Adding this potential to Google Project Sunroof rooftop’s solar data increased the availability of solar siting to roughly 85.5% of the state’s electricity provided solely from solar carports and rooftops.
The authors examined only parking lots with at least 100 standard-sized parking spaces, and covering a minimum area of 29,400 square feet. Those criteria cut the number of potential sites to 16,900; later filtering lowered the total still more to 8,416. The authors then spot-checked 100 sites, and designed solar power plants for them. They speculated that, on average, 35% of the chosen sites were good candidates for solar panels.
The authors found that the final 8,416 sites across the state could generate 9,042 GWh of electricity within their first year of operation. The total capacity of these sites was 7,021 MWdc of solar power.
Priced at $3.00 per Watt to install, the solar canopies would generate approximately $21 billion in construction activity.
The report was funded by social justice and clean energy group People’s Action for Clean Energy (PACE). In addition to the technical analysis, the report also found that a majority of the parking lots were located in areas that were either low income or non-white.
Building solar power in low-income areas offers multiple benefits beyond simply generating kilowatt hours. One benefit would be increasing job development in areas adjacent to people looking for local employment. A second might be that local generation of clean electricity could potentially allow for shutting down of gas power plants, which tend to be located in low-income and non-white communities.
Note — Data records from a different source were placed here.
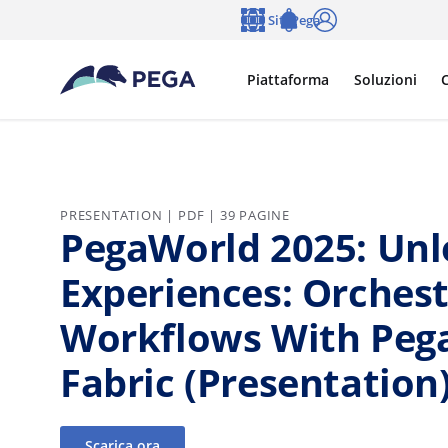
Vai direttamente al contenuto principale
Siti Pega
Lingua
Notifications
Accedi
Piattaforma
Soluzioni
C
PRESENTATION | PDF | 39 PAGINE
PegaWorld 2025: Unl
Experiences: Orches
Workflows With Pega
Fabric (Presentation
Scarica ora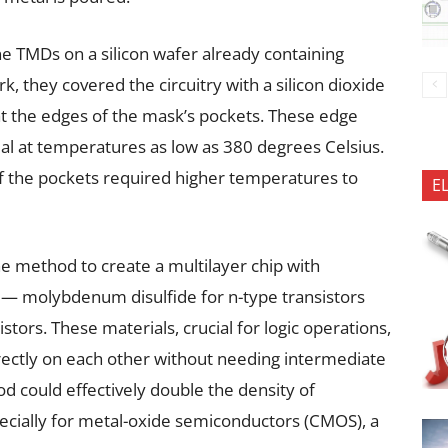
ne TMDs on a silicon wafer already containing
ork, they covered the circuitry with a silicon dioxide
 the edges of the mask’s pockets. These edge
ial at temperatures as low as 380 degrees Celsius.
 of the pockets required higher temperatures to
E
he method to create a multilayer chip with
s — molybdenum disulfide for n-type transistors
stors. These materials, crucial for logic operations,
irectly on each other without needing intermediate
od could effectively double the density of
ecially for metal-oxide semiconductors (CMOS), a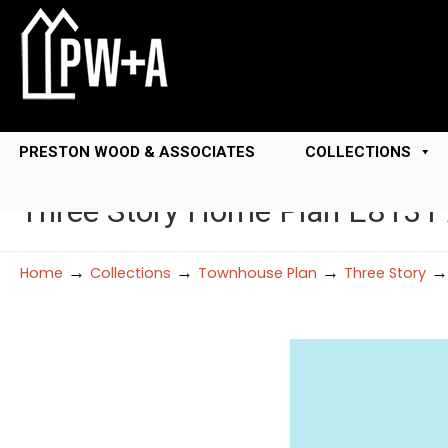
PRESTON WOOD & ASSOCIATES
COLLECTIONS
Three Story Home Plan E8131
→
→
→
Home
Collections
Townhouse Plan
Three Story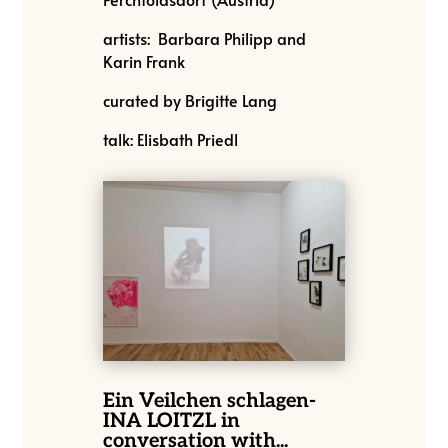
artists: Barbara Philipp and
Karin Frank
curated by Brigitte Lang
talk: Elisbath Priedl
Ein Veilchen schlagen-
INA LOITZL in
conversation with...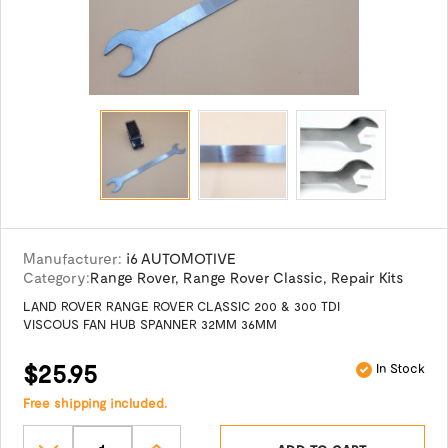
Manufacturer:
i6 AUTOMOTIVE
Category:
Range Rover
,
Range Rover Classic
,
Repair Kits
LAND ROVER RANGE ROVER CLASSIC 200 & 300 TDI
VISCOUS FAN HUB SPANNER 32MM 36MM
$25.95
In Stock
Free shipping included.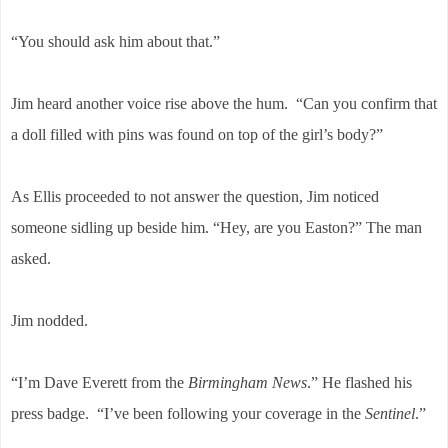
“You should ask him about that.”
Jim heard another voice rise above the hum. “Can you confirm that
a doll filled with pins was found on top of the girl’s body?”
As Ellis proceeded to not answer the question, Jim noticed
someone sidling up beside him. “Hey, are you Easton?” The man
asked.
Jim nodded.
“I’m Dave Everett from the
Birmingham News
.” He flashed his
press badge. “I’ve been following your coverage in the
Sentinel
.”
Earlier analysis showed that solar power could power 100% of the energy and electricity in the United States using a relatively small amount of land. Additionally, research suggesting that getting to 80% of our electricity from wind+solar is relatively straightforward.
The knowledge that we can get 85% of all electricity from solar power on already developed rooftops and carports alone should be a huge positive for the environmental aspects of solar power.
And, just maybe, optimistic solar salespeople should reach out to the Yale authors to ask about their list of 8,416 sites, which are waiting for a cold call and a proposal.